In a transdisciplinary approach, a team led by the Institut Pascal (IP, CNRS/Université Clermont-Auvergne), involving neurosurgeons and specialists in imaging and digital sciences, has produced an advanced mapping of the human deep brain. This new deep brain atlas is made available to researchers across all disciplines (neuroscience, biology, computer science, clinical practice, etc.).
To precisely map the structures of the deep brain and their interconnections at a submillimeter scale, the team conducted a set of MRI scans on a healthy volunteer. Multiple imaging modalities (multimodal MRI) were used to highlight fine structures (by enhancing image contrast) as well as the architecture of connections between different cellular nuclei (by observing the diffusion of water molecules in tissues).
The integration of these different acquisitions resulted in a detailed atlas of 118 deep brain structures and their connections, accompanied by comprehensive terminology (location, orientation, etc.) to enable future users to practically utilize this new research tool.

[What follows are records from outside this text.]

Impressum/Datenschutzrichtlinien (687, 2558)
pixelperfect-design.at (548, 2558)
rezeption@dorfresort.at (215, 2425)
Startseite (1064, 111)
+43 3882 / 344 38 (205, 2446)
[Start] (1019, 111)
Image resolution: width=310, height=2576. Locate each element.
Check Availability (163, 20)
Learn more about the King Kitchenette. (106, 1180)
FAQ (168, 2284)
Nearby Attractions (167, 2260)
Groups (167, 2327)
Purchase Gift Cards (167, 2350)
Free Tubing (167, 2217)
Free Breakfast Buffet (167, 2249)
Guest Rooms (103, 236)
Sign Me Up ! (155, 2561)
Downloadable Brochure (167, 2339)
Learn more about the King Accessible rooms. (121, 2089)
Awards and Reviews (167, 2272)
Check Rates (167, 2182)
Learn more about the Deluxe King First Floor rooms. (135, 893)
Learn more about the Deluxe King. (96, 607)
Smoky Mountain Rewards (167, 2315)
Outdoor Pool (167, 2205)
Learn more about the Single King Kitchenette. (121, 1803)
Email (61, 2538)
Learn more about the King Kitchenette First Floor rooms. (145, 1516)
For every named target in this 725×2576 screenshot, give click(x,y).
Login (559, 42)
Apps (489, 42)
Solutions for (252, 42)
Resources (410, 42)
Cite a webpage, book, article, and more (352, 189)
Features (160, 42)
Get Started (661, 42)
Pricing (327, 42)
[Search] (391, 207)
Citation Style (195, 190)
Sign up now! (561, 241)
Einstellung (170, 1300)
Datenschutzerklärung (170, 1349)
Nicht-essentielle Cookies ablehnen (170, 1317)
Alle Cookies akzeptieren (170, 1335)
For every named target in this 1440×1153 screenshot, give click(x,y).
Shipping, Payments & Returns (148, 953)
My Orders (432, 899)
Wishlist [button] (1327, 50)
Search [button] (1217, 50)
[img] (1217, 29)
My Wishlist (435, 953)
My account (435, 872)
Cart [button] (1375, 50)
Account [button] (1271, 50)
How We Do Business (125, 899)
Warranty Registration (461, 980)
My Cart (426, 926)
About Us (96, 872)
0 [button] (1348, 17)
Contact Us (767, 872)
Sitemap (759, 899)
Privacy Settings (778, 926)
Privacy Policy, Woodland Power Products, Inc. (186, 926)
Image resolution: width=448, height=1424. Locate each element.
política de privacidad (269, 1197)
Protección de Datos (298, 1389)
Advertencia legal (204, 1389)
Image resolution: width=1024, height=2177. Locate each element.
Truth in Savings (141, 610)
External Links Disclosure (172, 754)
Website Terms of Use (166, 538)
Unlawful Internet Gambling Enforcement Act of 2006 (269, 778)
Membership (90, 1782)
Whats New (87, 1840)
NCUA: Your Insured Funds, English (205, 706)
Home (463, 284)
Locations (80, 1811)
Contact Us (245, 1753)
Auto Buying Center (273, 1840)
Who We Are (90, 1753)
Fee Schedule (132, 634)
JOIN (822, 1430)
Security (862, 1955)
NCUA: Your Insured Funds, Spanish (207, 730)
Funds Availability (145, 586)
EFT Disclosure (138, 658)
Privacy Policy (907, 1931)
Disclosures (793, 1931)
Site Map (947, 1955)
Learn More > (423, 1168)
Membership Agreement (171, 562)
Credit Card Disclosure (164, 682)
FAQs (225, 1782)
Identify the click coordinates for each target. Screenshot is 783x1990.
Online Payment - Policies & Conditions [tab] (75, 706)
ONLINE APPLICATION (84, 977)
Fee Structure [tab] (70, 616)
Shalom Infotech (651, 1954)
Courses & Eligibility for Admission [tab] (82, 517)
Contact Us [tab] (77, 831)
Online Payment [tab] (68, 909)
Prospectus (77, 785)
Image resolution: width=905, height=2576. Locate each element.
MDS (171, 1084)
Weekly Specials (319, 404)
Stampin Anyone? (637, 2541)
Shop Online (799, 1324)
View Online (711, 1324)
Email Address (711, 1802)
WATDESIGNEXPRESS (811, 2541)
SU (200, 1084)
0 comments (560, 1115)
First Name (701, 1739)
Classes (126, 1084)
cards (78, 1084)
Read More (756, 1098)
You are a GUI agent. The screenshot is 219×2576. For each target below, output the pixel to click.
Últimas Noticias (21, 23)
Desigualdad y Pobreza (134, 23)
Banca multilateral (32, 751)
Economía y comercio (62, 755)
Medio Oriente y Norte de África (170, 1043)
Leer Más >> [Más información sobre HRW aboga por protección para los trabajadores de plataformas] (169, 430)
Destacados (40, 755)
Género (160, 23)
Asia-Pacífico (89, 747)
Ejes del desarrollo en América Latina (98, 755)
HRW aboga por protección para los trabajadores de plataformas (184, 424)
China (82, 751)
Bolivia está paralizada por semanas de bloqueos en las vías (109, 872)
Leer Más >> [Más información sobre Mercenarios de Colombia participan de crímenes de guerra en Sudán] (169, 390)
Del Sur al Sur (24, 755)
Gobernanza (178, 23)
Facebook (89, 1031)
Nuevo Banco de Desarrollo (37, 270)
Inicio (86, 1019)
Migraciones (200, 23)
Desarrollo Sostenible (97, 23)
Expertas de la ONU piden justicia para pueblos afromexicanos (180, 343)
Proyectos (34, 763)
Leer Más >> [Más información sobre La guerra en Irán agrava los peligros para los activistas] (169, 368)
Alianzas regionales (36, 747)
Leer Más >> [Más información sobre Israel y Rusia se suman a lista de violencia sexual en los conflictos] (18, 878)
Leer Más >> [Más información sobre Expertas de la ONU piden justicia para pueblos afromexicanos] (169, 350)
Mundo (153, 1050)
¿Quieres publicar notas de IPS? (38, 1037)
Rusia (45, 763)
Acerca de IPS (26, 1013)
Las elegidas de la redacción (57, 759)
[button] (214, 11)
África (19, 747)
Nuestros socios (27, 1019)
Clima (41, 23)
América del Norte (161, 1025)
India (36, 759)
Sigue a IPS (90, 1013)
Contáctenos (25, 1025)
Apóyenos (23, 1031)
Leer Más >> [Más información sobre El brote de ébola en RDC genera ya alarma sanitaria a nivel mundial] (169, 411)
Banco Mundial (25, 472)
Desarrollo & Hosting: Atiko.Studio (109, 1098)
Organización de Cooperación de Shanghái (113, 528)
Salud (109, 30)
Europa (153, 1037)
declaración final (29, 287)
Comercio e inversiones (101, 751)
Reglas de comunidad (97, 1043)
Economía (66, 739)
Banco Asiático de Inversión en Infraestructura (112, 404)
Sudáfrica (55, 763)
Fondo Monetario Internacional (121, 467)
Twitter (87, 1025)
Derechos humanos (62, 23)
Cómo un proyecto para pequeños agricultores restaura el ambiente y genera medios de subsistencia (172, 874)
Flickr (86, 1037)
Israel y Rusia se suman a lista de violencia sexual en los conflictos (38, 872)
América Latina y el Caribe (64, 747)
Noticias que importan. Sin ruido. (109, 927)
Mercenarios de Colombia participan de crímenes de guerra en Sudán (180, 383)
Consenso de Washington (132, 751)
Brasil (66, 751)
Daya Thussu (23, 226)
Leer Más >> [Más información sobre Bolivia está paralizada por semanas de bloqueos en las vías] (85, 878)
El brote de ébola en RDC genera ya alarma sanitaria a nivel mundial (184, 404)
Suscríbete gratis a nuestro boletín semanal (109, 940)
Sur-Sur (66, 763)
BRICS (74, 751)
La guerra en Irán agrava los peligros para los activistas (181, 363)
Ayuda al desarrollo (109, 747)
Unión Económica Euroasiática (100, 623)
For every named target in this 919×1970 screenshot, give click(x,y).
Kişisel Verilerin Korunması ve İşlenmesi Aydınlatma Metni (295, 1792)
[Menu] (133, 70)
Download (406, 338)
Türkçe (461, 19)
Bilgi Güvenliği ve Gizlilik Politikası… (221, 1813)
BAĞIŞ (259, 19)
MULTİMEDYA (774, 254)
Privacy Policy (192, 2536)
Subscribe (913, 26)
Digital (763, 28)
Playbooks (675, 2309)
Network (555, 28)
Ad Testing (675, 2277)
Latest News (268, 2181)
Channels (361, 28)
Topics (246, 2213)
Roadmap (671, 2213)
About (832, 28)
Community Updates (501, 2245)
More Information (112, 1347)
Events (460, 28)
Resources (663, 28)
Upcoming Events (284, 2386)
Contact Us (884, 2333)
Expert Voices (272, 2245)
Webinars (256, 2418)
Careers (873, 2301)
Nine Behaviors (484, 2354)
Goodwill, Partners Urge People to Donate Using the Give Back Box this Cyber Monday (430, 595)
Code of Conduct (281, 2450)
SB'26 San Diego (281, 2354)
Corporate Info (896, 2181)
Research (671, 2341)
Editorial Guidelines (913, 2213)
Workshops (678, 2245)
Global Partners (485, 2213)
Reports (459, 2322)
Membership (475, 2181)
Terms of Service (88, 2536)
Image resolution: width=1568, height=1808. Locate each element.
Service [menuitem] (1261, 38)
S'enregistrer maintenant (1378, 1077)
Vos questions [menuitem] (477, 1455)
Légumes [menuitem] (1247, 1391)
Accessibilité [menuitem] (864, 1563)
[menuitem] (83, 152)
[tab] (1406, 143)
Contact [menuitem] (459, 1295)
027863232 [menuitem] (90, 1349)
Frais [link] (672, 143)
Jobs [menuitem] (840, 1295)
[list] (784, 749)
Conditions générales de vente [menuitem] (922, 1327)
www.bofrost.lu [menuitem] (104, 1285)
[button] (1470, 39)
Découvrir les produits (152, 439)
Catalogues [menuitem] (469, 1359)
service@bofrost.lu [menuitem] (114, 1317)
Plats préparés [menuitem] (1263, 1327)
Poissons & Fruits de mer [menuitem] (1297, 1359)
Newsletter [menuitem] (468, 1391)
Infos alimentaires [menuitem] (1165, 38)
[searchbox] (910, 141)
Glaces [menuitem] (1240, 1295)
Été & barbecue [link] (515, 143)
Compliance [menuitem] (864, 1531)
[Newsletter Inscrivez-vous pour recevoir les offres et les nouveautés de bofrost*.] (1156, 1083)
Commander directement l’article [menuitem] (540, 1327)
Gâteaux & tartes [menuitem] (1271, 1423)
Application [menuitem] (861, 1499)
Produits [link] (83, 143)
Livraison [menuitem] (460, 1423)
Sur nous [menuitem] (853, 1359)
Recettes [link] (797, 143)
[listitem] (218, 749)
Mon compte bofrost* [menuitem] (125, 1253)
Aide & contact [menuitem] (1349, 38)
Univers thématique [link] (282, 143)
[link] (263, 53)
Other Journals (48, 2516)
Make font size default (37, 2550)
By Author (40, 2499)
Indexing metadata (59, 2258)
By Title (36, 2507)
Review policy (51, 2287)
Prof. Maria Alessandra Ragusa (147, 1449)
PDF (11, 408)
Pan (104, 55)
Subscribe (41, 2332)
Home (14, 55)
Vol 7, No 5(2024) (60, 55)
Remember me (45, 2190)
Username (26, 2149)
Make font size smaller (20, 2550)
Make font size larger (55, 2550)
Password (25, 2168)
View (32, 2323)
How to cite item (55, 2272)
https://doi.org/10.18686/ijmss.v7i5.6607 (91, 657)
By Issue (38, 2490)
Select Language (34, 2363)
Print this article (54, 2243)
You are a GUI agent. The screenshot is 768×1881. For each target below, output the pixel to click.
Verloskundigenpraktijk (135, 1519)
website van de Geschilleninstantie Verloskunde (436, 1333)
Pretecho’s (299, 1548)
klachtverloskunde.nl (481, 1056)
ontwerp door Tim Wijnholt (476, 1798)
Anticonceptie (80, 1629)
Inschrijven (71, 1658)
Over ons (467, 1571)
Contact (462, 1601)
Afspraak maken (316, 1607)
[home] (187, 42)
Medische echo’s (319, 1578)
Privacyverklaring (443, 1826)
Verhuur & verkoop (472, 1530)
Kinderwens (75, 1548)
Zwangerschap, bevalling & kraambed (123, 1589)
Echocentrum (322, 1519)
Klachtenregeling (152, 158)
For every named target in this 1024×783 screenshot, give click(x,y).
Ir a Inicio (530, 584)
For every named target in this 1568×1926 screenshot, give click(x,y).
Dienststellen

These results were validated by comparison with a broad set of data, including histological section images.
Since the study's publication, the deep brain atlas, available as open-source, has been downloaded over a thousand times by researchers from various disciplines. The new tool can still be improved by increasing the resolution of the mapping to observe finer architectural details. Additionally, a software environment will be developed to facilitate its use by researchers and clinicians.
This new tool is made available to researchers in neuroscience, biology, computer science, and clinical practice. It could aid in the development of treatments for neurological diseases.